元オリックス仰木彬監督が巨人を戦力外になった清原和博に“直電”し移籍を口説いた
■「おまえの最後の花道は俺がつくってやる」
仰木は1950年代後半の西鉄黄金期の二塁手として56年からの3年連続日本一に貢献。現役引退後は近鉄、オリックスを率いて3回の優勝を果たした。近鉄では投手コーチが修正を提案した野茂英雄の変則フォームを一切いじらせず、オリックスでは二軍でくすぶっていたイチローの才能をいち早く見抜いて一軍に抜擢するなど数多くの若手を育成したことでも知られる名将だ。
清原は西武時代、仰木が率いていた近鉄、オリックスとは何度も対戦していたが、直接面識はなかった。電話口の清原に向かって仰木が言った。

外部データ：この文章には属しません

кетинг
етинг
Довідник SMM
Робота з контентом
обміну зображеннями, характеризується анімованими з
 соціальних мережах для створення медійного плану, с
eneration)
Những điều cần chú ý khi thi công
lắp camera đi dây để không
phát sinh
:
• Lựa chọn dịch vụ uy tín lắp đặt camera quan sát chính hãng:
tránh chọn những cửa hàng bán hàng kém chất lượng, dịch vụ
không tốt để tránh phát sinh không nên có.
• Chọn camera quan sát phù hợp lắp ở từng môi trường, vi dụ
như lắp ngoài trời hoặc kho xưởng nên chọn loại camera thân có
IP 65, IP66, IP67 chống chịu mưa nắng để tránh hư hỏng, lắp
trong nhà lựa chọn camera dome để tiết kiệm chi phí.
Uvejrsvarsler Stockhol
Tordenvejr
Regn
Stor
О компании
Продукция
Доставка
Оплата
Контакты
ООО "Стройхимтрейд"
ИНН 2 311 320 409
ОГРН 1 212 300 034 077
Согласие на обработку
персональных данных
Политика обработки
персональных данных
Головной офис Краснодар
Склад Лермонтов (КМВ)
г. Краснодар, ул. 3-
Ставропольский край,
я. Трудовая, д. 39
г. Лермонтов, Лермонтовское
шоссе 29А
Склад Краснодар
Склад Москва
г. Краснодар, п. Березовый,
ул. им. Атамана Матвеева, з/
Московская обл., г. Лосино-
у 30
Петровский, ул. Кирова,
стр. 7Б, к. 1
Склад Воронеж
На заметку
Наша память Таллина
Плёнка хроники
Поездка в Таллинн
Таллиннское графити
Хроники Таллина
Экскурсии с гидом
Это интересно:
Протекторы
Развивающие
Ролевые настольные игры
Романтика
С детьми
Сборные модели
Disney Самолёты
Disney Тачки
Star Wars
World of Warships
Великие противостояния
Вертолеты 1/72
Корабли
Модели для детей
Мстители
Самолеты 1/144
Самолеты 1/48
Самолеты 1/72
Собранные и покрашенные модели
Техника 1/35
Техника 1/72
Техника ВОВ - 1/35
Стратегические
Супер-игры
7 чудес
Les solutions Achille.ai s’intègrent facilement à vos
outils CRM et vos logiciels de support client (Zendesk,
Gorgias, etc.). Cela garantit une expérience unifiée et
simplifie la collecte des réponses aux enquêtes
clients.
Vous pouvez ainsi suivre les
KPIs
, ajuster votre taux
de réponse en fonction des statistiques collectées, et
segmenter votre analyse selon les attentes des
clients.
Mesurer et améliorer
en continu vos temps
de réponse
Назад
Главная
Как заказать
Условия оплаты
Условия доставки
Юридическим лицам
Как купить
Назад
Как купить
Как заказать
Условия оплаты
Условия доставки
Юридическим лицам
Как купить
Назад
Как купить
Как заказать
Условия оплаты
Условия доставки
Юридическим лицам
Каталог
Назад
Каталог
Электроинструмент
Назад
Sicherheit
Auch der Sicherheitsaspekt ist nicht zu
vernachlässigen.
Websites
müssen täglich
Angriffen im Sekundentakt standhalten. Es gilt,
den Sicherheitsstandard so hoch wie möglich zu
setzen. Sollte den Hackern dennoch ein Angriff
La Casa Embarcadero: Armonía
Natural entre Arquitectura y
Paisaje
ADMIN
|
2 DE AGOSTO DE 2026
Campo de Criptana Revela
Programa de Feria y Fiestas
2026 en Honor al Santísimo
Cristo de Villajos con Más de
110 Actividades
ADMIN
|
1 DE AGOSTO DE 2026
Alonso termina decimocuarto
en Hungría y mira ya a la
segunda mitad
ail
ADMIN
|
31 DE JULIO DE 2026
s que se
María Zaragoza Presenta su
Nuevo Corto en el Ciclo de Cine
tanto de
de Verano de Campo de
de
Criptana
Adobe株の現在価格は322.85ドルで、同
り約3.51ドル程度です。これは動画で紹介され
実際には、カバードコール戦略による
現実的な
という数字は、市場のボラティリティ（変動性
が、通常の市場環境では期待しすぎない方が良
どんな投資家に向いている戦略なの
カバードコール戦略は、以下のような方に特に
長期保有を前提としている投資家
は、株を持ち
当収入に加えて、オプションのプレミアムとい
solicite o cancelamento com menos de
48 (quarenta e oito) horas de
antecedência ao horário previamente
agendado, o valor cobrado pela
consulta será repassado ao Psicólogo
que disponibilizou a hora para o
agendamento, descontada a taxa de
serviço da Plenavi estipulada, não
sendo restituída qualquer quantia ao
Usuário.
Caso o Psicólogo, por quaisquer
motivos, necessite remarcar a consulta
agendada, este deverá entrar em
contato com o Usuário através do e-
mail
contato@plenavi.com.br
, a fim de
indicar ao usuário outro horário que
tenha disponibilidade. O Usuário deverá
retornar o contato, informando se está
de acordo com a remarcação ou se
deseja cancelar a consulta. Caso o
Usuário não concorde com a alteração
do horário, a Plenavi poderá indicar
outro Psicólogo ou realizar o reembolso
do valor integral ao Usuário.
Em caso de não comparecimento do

「おまえは大阪で育った人間や。大阪に帰ってこい。おまえの最後の花道は俺がつくってやる」
その後、仰木は何度も電話を入れ、そのたびに熱心に清原を口説いた。
2005年12月20日、清原はオリックスと契約、正式に入団が決定した。しかし、清原のオリックスのユニホーム姿を仰木は見ることができなかった。その直前の12月15日、仰木は肺がんで死去していたからである。
「もう少し早く決断してれば」
清原は今もそれを後悔しているという。